- **Your instructions**
Write out the entries exactly, leaving out every picture.

[Exercise input — start]

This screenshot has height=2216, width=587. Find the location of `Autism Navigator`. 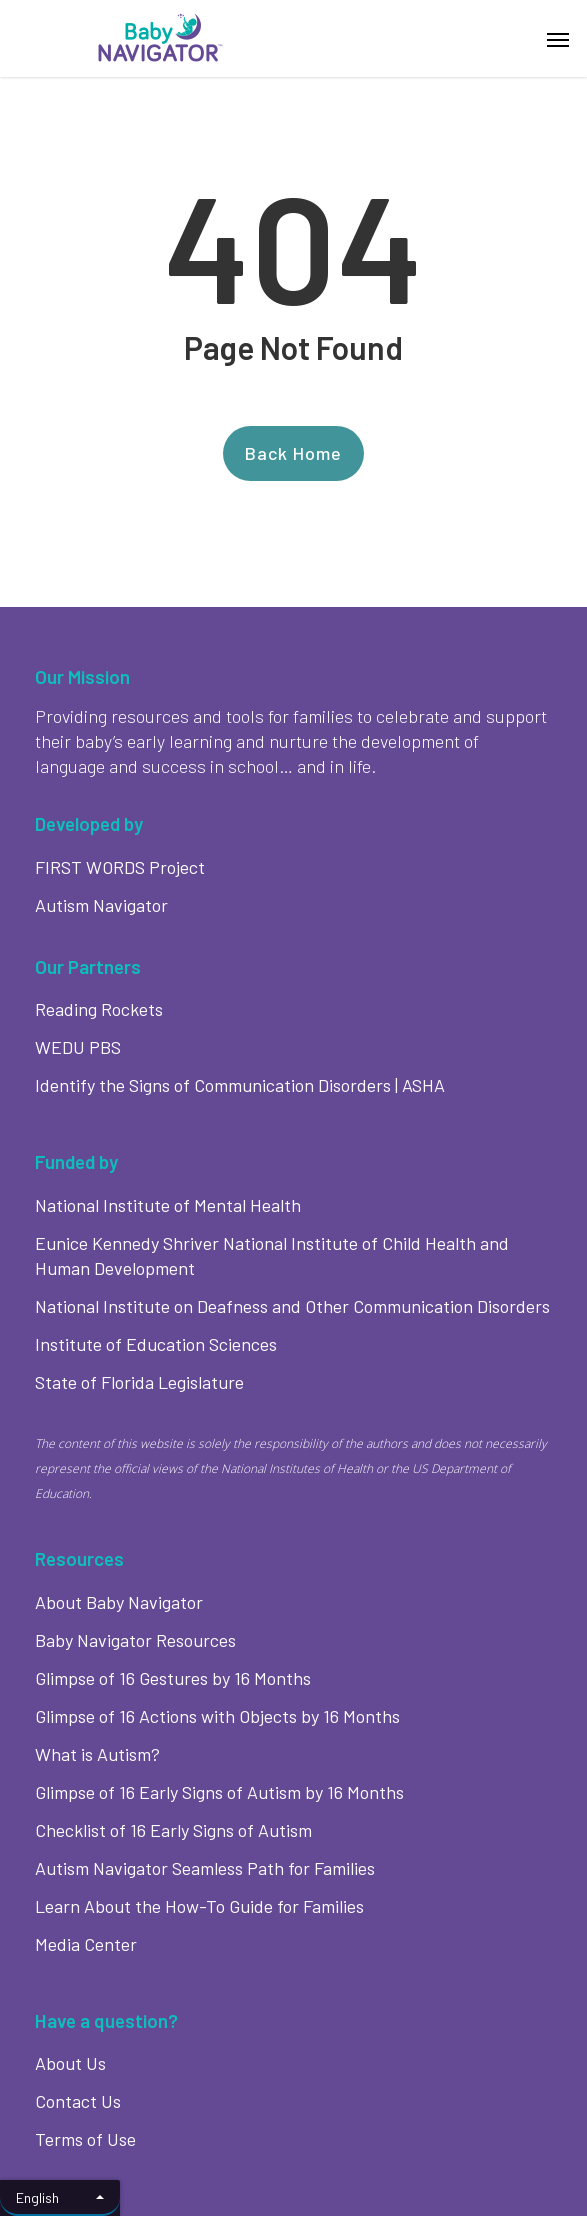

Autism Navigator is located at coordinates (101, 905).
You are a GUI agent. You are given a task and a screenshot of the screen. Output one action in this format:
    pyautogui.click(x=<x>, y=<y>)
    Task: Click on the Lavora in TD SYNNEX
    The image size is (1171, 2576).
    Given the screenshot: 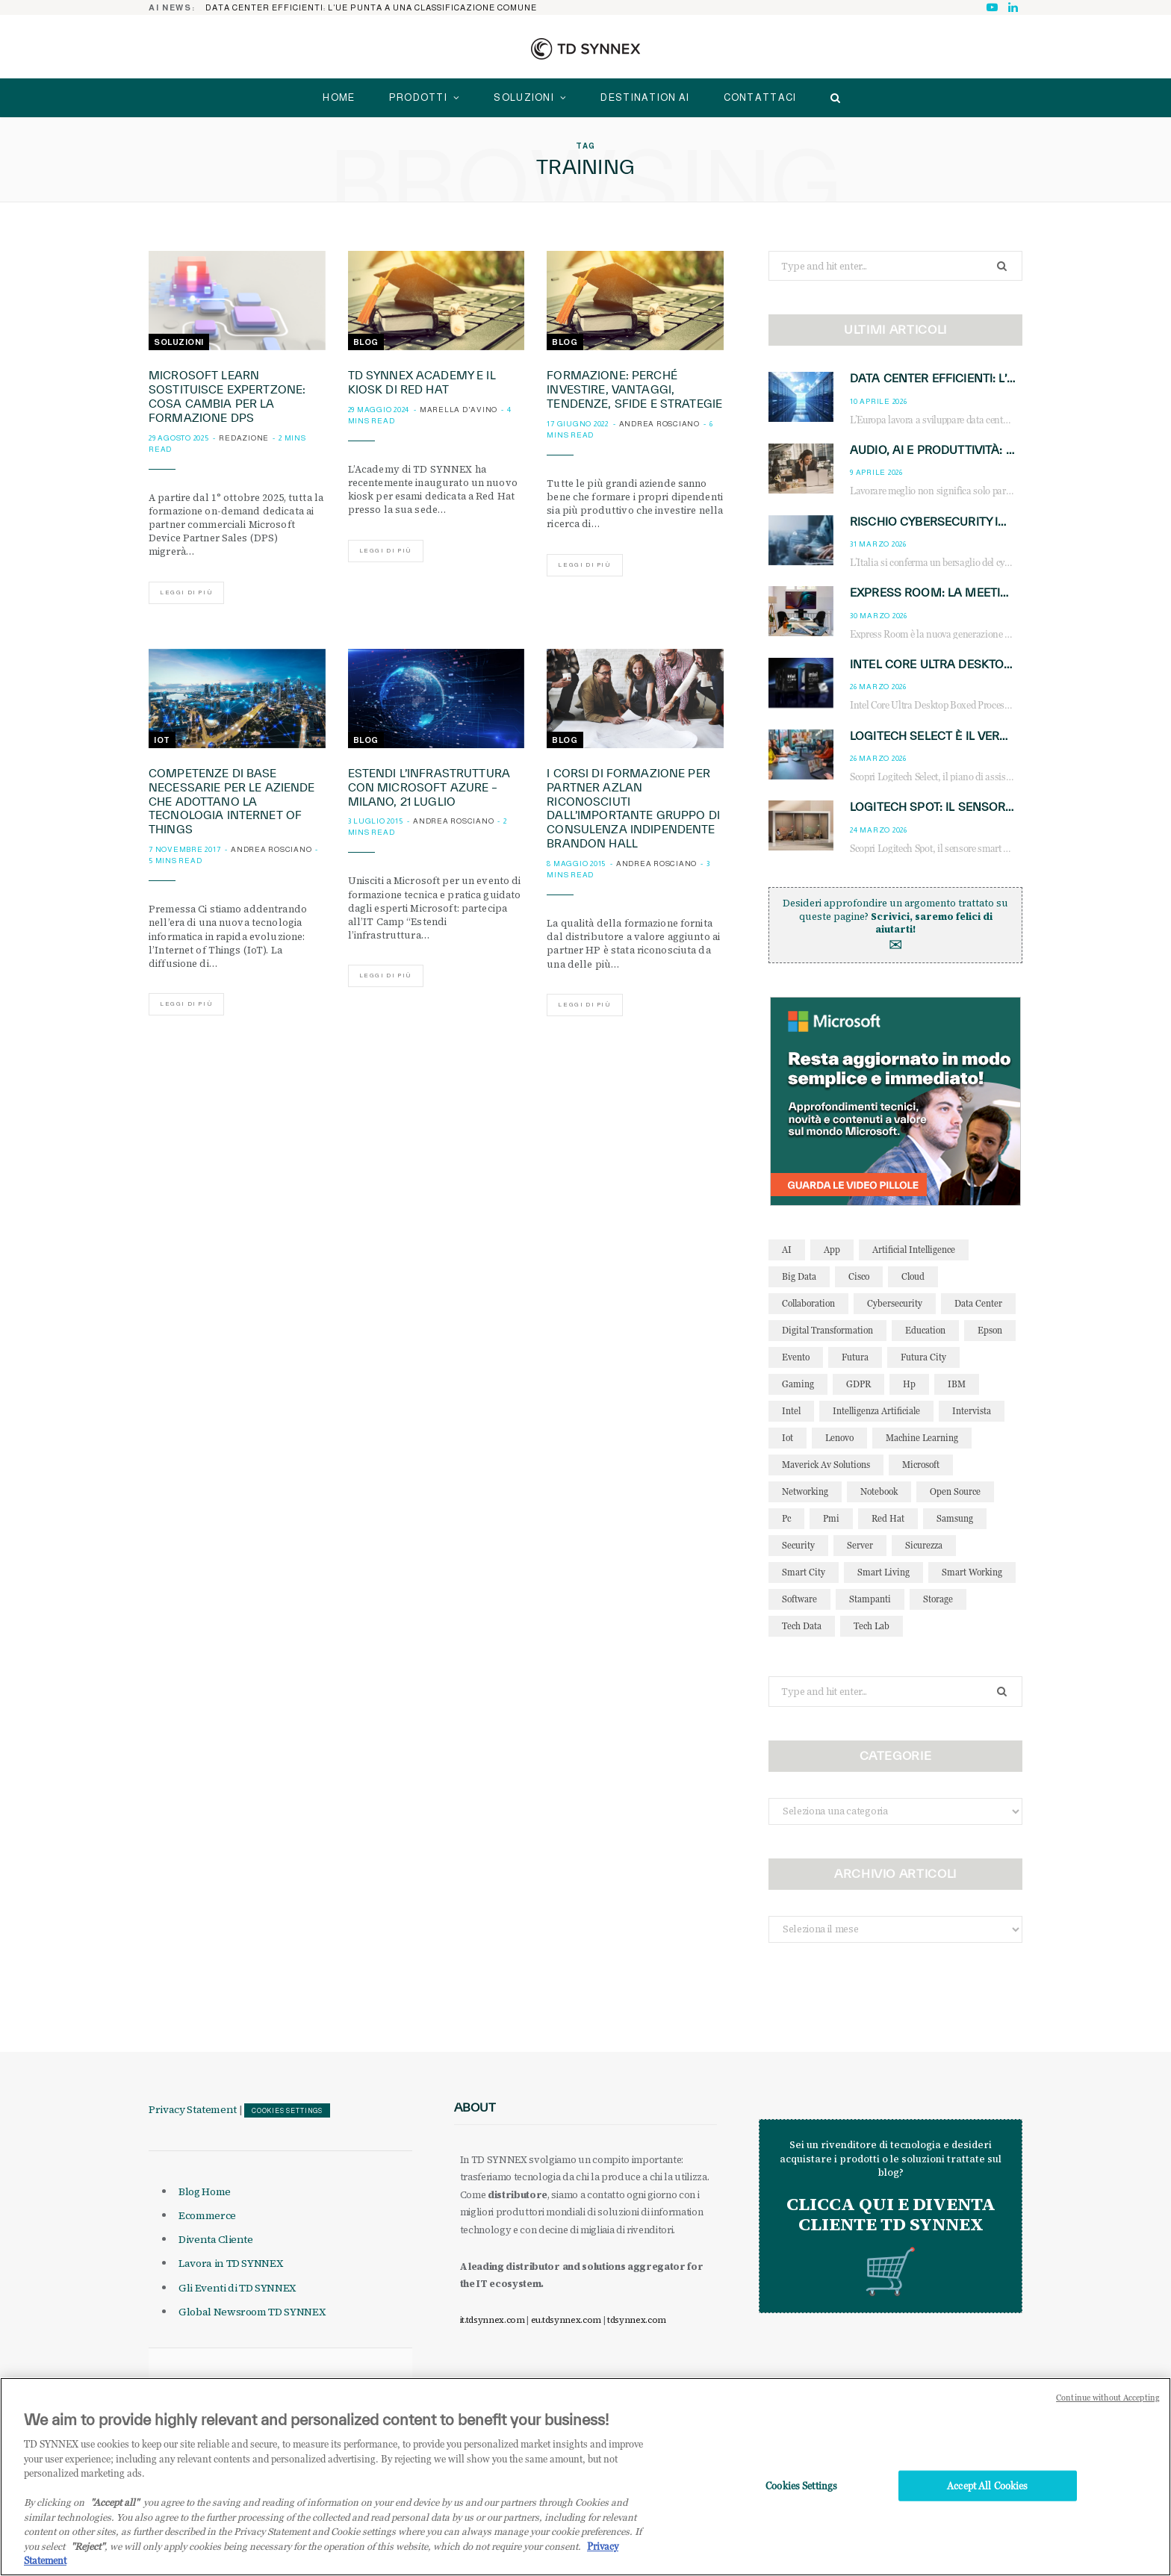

[Exercise input — finish]

- **Written reply**
This screenshot has height=2216, width=587. Find the location of `Autism Navigator`. 

Autism Navigator is located at coordinates (101, 905).
You are a GUI agent. You are given a task and a screenshot of the screen. Output one action in this format:
    pyautogui.click(x=<x>, y=<y>)
    Task: Click on the Lavora in TD SYNNEX
    The image size is (1171, 2576).
    Given the screenshot: 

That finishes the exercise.